違うと思うのでそのバランスは一概に言えませんが

台所道具のことを除けばドイツでの暮らしは、「若干の不便」が

前提になっているように思います。

 

例えば、電車はちょっと遅れることもある。郵便物はすぐに

届かない。建物にエレベーターが無いことも多い。ペットボトルの

飲み物を買うには25セント支払わねばならず、それを買った店に

返却しないとそのお金は返ってこない。スーパーは基本

ビニール袋はくれない。電車には基本クーラーがない。日曜日は

基本店が休み。基本コンビニはない。

などなど。

日本での暮らしを思い返してみると、まさか先進国ドイツで?!と

思うような事がたくさんあります。

 

でも便利な日本に比べて一般的にうんと暮らしにゆとりがあります。

不便な事は多いかもしれないけれど、その分みんなのんびりと

暮らしています。

便利さが忙しい暮らしを招いて、不便さがゆとりのある暮らしを

もたらしているのは何か変な感じですね。

 

というのも、その便利をするかわりに誰かが働く必要があるし、

ということは皆が仕事をもっとしなくてはならなくなって暮らしの

ゆとりが減ります。またその分電気を使ったり余分なエネルギーを使います。

そうやって自分達の人生の時間や大事な地球の資源の無駄をするくらいなら

このくらいの不便を味わうほうがいい、というふうに

ドイツ人は考えているのではないかしら?そういう考えが中心となって

この若干不便でエコな暮らしが一般的になっているのではないかと

想像しています。

 

天然素材の不便さとはちょっと質は違いますが、どちらにしても

ちょっとの不便によって人の暮らしがいろいろな面で心地よいもの

になっていることは同じだと思います。

 

食卓でも同じだと思うのです。便利を追求してインスタント食品や

加工食品が沢山あります。その反面、家庭の味はどんどん

忘れられています。伝統の味も無くなっていっています。

インスタントが悪いとは言いません。

便利さと合理性というのは人生の中で必要なことが

あるのは確かですが、それが人生の暮らしのメインになっていくと

思いに反して暮らしは益々荒んでいくように思うのです。

 

便利になって、余裕ができて、益々時間を使って資源を使って

日々を削って、家族を削って、我々は一体どこへ向かっていくのか。

忙しいから益々便利な物が必要になって、暮らしや生活がなくなって

季節や時間の区切りがなくなって、益々便利な物が増えていく。

もうそろそろいいんじゃない?と思わなくもありません。

 

忙しいからこそ、ちょっと不便な事に心を向けてみる。

みそ汁を作る。
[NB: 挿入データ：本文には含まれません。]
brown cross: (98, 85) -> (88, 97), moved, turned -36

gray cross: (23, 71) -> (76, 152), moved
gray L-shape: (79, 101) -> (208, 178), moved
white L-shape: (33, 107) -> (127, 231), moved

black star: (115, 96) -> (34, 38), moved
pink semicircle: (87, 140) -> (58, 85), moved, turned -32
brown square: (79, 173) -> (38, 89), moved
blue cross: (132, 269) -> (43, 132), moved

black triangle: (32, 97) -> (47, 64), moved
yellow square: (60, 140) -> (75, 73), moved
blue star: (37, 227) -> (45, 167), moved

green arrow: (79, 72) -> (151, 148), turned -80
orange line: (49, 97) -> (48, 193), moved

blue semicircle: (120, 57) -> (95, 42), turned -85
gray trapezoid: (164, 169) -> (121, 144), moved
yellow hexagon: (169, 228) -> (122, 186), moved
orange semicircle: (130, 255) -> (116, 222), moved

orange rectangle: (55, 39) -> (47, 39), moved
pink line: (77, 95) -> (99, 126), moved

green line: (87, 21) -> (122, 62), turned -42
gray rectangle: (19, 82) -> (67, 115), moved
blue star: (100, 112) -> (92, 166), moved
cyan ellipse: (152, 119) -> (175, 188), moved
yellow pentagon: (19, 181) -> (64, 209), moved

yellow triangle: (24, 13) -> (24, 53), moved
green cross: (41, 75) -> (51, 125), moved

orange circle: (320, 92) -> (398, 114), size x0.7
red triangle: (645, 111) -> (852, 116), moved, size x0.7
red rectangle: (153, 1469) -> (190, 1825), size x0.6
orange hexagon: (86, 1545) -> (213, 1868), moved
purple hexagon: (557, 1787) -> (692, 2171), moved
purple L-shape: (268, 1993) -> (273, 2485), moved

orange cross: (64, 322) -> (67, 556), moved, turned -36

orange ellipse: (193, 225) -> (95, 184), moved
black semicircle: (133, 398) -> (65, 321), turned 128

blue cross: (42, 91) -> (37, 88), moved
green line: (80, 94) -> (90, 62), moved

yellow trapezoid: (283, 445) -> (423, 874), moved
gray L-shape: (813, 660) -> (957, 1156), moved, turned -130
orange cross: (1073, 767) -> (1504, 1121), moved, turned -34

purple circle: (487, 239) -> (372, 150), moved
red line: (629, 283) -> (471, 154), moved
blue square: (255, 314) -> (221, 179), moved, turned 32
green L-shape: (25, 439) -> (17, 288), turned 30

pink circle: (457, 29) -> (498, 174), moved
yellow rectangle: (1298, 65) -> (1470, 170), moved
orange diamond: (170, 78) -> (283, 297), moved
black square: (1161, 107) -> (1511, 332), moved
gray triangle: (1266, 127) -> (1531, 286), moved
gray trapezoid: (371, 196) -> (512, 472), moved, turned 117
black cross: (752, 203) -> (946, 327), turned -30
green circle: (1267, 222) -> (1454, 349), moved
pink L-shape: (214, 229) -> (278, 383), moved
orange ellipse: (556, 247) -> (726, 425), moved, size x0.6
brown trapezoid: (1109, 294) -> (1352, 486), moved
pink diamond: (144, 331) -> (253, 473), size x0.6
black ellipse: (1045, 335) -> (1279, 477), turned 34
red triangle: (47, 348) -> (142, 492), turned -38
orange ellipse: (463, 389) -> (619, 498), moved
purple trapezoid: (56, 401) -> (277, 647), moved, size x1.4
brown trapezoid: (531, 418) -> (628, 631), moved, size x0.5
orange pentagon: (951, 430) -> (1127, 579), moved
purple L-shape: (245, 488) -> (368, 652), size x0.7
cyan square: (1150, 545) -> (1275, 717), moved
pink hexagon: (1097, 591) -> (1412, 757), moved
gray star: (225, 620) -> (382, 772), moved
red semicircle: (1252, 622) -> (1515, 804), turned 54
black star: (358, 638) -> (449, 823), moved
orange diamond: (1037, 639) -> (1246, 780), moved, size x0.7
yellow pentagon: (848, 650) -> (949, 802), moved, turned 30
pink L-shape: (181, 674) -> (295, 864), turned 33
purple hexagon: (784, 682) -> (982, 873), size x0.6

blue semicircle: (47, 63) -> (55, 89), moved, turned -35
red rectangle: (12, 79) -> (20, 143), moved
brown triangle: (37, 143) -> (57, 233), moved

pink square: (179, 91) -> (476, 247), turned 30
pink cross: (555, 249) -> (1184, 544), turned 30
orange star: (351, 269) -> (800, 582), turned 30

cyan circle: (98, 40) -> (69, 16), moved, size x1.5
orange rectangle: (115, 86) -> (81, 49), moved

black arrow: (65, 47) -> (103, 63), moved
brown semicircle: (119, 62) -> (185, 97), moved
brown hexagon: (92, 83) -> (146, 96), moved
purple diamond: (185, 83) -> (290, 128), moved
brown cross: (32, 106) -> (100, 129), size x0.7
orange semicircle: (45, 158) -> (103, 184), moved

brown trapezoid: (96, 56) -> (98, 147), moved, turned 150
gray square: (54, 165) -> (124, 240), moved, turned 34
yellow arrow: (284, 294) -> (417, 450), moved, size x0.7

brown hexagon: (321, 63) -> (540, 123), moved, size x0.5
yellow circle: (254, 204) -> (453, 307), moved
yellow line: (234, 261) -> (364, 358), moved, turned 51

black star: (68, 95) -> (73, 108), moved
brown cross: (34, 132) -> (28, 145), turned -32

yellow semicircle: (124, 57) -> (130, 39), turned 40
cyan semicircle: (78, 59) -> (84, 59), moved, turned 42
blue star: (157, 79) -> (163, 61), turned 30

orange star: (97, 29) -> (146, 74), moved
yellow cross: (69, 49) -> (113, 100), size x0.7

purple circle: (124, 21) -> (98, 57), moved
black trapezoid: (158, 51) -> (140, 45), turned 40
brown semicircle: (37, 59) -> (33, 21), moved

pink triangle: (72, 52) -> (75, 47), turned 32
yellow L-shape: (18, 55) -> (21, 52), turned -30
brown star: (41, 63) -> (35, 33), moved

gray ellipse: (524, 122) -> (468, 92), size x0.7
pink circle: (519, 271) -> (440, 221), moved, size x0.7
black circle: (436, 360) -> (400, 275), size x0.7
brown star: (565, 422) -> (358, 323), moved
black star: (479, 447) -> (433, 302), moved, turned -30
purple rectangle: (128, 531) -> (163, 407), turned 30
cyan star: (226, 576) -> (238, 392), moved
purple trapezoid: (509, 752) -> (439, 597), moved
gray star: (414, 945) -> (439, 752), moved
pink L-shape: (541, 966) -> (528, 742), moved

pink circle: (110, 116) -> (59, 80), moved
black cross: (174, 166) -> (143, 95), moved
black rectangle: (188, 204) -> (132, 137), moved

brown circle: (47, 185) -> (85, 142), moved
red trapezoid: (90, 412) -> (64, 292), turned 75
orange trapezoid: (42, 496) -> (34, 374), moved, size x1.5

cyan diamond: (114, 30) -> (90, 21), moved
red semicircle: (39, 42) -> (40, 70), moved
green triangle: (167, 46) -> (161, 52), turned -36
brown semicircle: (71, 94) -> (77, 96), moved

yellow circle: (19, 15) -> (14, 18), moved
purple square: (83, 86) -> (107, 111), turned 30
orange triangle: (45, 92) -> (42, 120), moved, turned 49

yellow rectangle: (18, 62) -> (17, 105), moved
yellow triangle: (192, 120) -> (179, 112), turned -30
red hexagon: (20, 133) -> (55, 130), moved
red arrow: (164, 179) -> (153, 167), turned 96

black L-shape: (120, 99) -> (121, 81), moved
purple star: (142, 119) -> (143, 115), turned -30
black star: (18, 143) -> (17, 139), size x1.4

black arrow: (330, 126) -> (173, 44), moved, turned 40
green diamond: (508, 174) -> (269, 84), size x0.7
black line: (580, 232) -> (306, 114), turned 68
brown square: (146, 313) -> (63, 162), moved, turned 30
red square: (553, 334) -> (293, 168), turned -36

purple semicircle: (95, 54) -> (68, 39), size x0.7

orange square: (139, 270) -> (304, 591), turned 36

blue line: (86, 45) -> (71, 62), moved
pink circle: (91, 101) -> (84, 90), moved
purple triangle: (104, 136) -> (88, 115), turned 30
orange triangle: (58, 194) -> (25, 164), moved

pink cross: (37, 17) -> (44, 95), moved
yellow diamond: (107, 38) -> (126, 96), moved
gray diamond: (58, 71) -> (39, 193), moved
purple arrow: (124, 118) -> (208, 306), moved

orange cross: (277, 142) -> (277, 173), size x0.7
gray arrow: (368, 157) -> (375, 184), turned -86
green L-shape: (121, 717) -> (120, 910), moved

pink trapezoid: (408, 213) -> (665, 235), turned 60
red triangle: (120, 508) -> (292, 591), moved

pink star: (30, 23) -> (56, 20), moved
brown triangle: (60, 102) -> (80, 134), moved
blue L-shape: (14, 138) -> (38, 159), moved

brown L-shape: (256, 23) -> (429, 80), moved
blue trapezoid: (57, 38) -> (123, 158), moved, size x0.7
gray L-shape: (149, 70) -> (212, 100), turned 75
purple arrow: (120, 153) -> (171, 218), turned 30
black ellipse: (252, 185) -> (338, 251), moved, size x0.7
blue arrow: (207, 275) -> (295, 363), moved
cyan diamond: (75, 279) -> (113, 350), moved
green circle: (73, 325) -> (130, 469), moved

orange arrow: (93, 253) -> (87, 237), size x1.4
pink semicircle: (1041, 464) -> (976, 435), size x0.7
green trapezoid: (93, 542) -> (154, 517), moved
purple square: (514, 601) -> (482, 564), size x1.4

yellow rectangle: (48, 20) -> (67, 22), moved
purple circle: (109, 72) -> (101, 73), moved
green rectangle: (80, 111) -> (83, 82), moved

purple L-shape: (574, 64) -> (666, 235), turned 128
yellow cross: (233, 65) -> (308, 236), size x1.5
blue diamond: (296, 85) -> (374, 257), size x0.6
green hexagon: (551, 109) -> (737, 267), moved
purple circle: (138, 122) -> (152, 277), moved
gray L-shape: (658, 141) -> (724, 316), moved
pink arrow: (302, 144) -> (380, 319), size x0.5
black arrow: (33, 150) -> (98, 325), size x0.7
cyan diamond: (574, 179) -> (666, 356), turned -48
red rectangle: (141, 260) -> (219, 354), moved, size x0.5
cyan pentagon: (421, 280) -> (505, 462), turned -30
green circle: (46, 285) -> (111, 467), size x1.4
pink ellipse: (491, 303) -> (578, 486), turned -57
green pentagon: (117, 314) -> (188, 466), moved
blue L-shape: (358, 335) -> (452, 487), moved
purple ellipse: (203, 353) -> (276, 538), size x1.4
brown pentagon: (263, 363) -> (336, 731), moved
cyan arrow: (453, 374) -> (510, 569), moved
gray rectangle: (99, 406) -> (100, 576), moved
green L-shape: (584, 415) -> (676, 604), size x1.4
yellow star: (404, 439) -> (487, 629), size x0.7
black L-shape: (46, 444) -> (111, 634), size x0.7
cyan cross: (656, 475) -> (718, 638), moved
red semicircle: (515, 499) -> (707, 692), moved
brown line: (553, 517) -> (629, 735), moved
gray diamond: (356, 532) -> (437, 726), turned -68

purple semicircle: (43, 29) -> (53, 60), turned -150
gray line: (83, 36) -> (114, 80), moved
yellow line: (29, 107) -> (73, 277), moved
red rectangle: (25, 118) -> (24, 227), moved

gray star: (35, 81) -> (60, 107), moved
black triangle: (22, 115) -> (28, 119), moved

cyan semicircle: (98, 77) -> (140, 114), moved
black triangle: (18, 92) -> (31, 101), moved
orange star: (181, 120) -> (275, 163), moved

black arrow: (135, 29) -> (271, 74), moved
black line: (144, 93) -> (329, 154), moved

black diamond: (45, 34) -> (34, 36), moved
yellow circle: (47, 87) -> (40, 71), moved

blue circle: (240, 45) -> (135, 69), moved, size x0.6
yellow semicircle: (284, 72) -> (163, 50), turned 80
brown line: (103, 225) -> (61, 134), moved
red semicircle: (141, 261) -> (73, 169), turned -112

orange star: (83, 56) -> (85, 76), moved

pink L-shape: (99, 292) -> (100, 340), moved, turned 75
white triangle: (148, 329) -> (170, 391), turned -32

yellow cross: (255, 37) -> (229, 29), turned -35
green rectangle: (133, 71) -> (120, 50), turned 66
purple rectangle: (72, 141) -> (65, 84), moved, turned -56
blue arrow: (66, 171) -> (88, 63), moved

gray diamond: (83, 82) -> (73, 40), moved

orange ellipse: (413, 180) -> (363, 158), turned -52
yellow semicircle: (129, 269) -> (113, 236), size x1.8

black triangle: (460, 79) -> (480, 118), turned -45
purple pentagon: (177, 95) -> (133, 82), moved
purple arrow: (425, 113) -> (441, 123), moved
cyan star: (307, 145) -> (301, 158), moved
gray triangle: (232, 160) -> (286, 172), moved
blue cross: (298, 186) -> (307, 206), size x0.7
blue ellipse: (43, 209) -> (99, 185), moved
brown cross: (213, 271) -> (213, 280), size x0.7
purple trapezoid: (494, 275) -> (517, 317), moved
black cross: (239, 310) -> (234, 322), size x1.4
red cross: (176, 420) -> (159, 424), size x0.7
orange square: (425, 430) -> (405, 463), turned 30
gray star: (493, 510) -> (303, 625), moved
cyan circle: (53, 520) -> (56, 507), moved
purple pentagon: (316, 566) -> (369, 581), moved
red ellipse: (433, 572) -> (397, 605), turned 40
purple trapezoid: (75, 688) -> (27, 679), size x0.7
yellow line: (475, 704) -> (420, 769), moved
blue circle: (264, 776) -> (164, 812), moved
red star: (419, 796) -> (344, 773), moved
米を土鍋で炊いてみる。

そんな一歩から大きな革命が起こるかもしれません。

もしかしたらこの不便な、めんどくさい作業の中にいるのが

合理的に忙しい毎日より心地よく感じるかもしれません。

 

ともあれ、天然素材の心地よさの秘密は以外にも奥深く

ドイツでの暮らしの不便さもまたありがたく感じる

今日この頃なのであります。

 

 

 

 

 

 

2 コメント

  1. とり

    いつも日登美さんのまっすぐに綴られている文章から多くの学びをいただいております。
    初めてコメントします。
    私は現在、3歳、2歳の年子の母で、今秋には第三子が誕生する予定です。

    私も常々、今回の文章と同じようなことを思っていました。
    私にとって、日本にいることはとても窮屈です。
    ただ今の生活を送るにあたって、窮屈な中でも自分なりの生活を楽しもうと努めています。

    結局、どこにいても、

    自分がどうしたいか、どうなりたいか。

    人生観にも通じますね。
    周囲のスピードに流されずに、自分自身の速度で人生を全うしたいです。 とり

  2. kaori

    初めまして、ではなくて実はドイツの学校でお会いしたことがある者です。
    我が家は2年半のドイツ生活を経て去年の8月に帰国しました。
    「例えば、電車がちょっと遅れる・・・」からのくだり、まさに私も毎日思っていることです。「もうそろそろいいんじゃない?」同感です。
    日本の生活に慣れてきた頃ですが、この気持ちを忘れないでいたいと思います。